#### Assignment
State how many lines in the records below include the word "Cheesecake". Give nothing but that number.

===== Material for this task

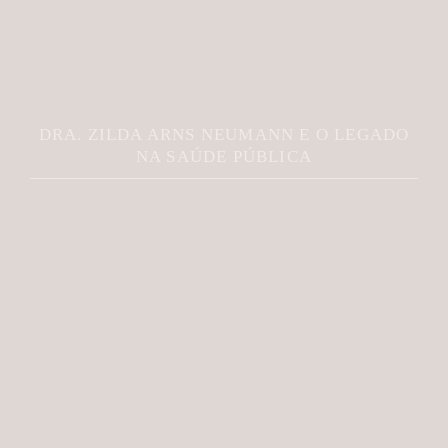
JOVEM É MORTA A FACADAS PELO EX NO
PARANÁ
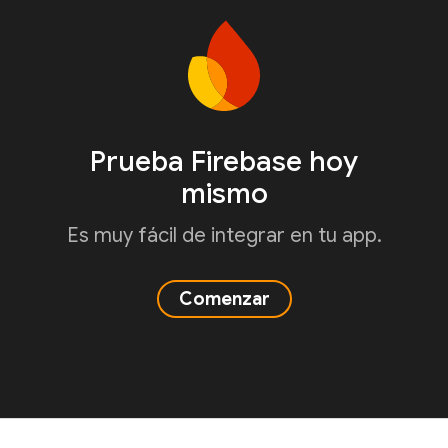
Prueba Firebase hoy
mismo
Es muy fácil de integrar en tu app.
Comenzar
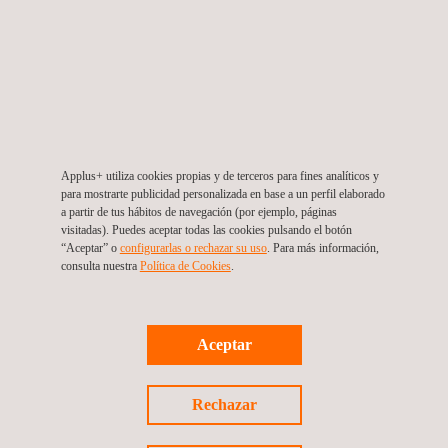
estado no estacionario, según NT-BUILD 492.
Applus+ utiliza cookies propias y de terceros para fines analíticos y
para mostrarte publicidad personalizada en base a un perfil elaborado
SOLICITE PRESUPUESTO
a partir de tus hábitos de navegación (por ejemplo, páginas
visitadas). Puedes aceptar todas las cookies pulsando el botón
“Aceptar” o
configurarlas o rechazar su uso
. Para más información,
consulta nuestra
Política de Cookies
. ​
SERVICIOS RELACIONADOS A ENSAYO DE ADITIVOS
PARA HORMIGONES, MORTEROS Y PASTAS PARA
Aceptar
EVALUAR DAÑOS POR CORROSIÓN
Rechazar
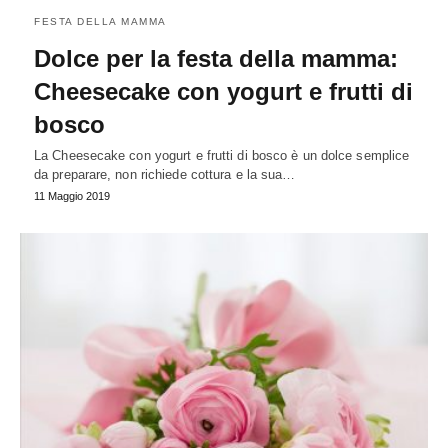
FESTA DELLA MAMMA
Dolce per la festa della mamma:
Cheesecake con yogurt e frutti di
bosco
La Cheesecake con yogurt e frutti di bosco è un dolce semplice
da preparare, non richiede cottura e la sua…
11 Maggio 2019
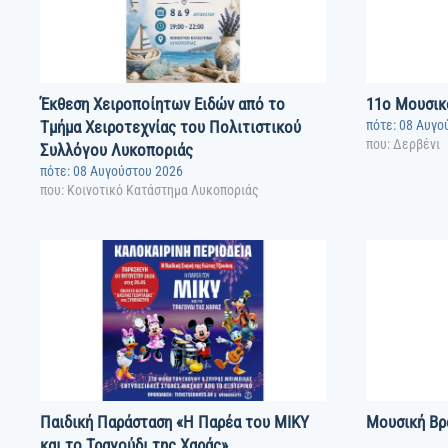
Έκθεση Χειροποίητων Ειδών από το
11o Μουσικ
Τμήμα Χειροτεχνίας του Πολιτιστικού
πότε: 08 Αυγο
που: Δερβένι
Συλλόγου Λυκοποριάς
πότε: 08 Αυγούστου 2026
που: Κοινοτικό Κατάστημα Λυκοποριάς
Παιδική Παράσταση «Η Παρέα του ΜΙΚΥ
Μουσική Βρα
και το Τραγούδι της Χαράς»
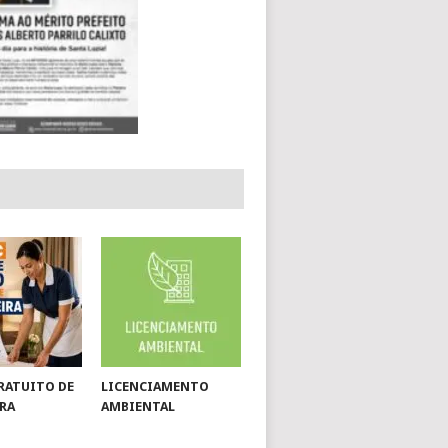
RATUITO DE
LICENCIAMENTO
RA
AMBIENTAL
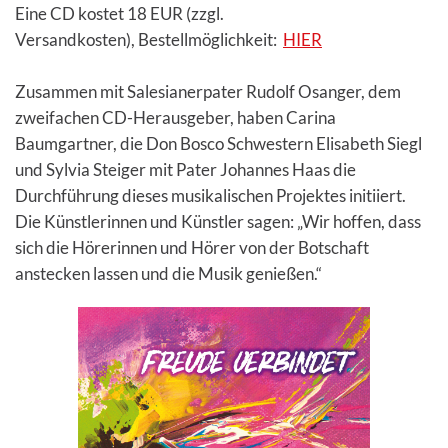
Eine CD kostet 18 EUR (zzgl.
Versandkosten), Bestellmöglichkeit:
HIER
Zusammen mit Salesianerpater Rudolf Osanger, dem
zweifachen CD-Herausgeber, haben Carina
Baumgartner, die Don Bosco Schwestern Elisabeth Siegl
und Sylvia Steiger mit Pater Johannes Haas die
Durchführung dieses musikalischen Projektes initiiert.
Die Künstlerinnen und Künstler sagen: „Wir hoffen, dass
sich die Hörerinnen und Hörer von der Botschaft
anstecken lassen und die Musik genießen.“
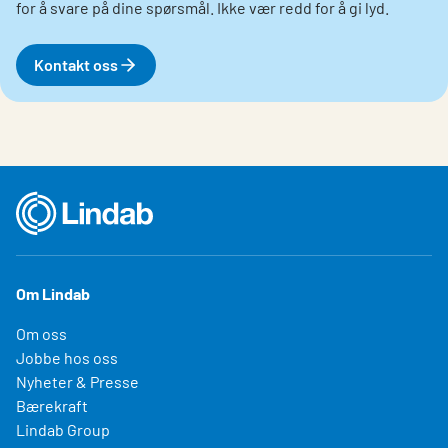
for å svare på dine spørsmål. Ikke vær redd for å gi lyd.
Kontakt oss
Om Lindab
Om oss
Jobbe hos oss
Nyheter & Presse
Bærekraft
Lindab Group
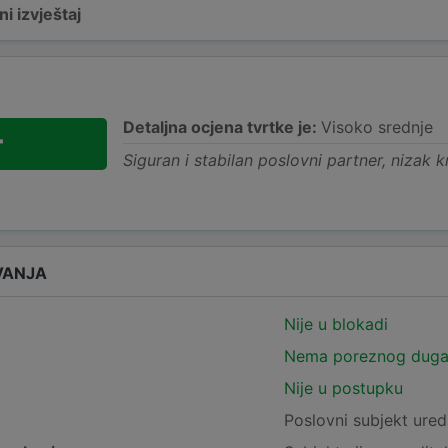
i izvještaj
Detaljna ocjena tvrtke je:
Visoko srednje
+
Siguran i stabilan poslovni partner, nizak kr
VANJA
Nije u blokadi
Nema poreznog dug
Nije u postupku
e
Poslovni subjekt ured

==========

#### Answer for this exercise
2